Tuesday, October 3, 2023

Chapter 15: Rim-Sin


Setting: Genesis 12:8

Abram and his people camped not far outside of our city.  He spoke peaceably to us and inquired of our religion.  He examined our bulls and goats and we traded in knowledge of animal husbandry.  Abram is a man with much livestock, and like myself, he does not hesitate to sacrifice the best of his flocks to the gods. Or rather, to the god, in Abram’s case, for he worships El and El alone.  Why the man should forsake Baal and Ashera I could not grasp.  He denied not their power in the world but insisted that El’s authority is over all, and that appeasing El alone accomplishes what is necessary. We do have a quite ancient monument to El, but Abram undertook the project of building a separate altar, to the east of our city, not far from the slopes of Ebal, where El could be worshiped in the solitude of the desert.

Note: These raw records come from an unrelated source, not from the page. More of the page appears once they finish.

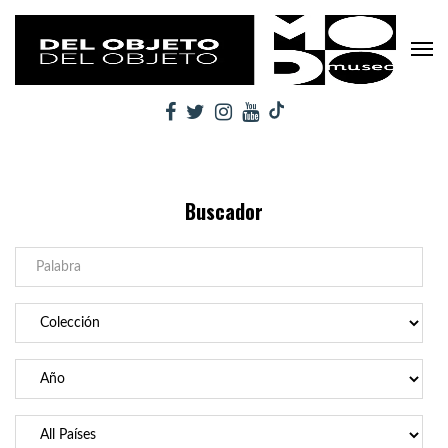
Buscador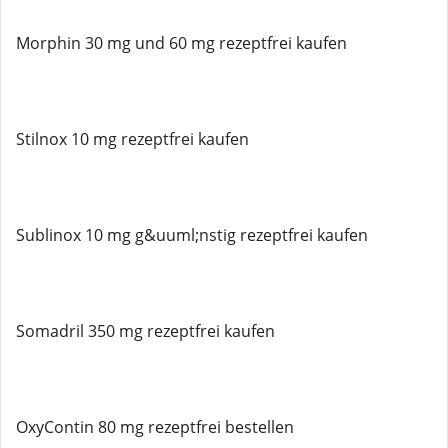
Morphin 30 mg und 60 mg rezeptfrei kaufen
Stilnox 10 mg rezeptfrei kaufen
Sublinox 10 mg g&uuml;nstig rezeptfrei kaufen
Somadril 350 mg rezeptfrei kaufen
OxyContin 80 mg rezeptfrei bestellen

Abram came in a stranger but he quickly became a friend.  I had hoped that he would stay here and combine forces with us as we bear up against the ever-encroaching Jebusites of the south.  Alas, when he arrived the land was already in drought, and the drought was prolonged as he camped by Ebal until it was certain that there was not sufficient grass nor water to keep his flocks healthy. We dined together, and we worshiped El together.  Then I embraced the man, and he went south, among the very Jebusites I detest.  Nonetheless, I have never known a better man.  It seemed as though he cared more about the least person in Luz then he did about himself.  Somehow, though he was the pilgrim, he managed to be the overly hospitable party in the relationship, despite our best efforts. I still visit his alter to El at times.  It is a quiet place to sit and think, or to pray and to dream. As I watched him leave, at the head of his household, headed south to find grass and water, I knew that here was a patriarch of Canaan.